0

I just started to learn coding in Python and I have a simple Python program that returns Cześć <input> where <input> is the name that a user can input into CMD as a parameter for this Python program. If no input is given it'll return Cześć Świat. It works fine, but when I for instance input the name Łukasz it strips the strike from the Ł and the program returns Cześć Lukasz instead of the correct Cześć Łukasz.

In Windows CMD I used the CD command to go to the folder containing the Python program and there I execute the Python program by using the statement: hello.py Łukasz.

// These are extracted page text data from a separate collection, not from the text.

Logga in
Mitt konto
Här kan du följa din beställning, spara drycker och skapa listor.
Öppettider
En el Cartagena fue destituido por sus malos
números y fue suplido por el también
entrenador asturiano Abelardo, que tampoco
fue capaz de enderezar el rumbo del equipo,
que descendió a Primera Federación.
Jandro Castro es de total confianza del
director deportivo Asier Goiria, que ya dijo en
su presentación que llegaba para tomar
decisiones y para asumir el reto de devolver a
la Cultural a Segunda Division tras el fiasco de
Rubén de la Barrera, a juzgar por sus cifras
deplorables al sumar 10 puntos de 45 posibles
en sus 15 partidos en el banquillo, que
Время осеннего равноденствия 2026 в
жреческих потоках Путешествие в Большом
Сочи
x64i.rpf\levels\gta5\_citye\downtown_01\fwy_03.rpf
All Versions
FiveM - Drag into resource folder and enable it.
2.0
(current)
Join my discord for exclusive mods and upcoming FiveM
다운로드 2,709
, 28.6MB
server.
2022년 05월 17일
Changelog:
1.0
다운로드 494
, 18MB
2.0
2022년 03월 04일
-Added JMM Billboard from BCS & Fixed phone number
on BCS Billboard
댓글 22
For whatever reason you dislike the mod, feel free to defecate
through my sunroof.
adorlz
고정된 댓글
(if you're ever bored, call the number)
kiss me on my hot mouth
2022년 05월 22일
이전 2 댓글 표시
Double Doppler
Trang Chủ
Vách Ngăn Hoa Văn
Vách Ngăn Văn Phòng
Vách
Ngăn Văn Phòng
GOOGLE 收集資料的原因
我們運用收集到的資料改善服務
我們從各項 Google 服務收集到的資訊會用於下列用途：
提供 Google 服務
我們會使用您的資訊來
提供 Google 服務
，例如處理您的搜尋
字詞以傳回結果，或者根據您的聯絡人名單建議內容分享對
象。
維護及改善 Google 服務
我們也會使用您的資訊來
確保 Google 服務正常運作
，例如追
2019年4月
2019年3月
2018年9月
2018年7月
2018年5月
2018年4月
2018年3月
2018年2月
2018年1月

My script looks like this (it is originally from Google's Python exercises (source) and I edited it to make it work for unicode characters with Python version 2.7 and also replaced 'hello' with 'cześć' for instance):

#!/usr/bin/env python
# -*- coding: utf-8 -*-

import sys

# Define a main() function that prints a little greeting.
    def main():
  # Get the name from the command line, using 'World' as a fallback.
  if len(sys.argv) >= 2:
    name = sys.argv[1].decode('cp1252')
  else:
    name = u'Świat'
  str = u'Cześć '+name
  print str.encode('utf-8')

# This is the standard boilerplate that calls the main() function.
if __name__ == '__main__':
  main()

Originally I decoded the sys.argv[1] with utf-8, but somehow when I used the letter Óó it would throw an ugly exception (see this SO answer). Using either utf-8 or cp1252 results in the Polish letters (e.g. ĄĆĘŁŃŚŻŹ) getting stripped of their accents, with the exception of the letter Óó which seems to keep their accent when using cp1252, because using that letter with utf-8 caused the previously mentioned exception.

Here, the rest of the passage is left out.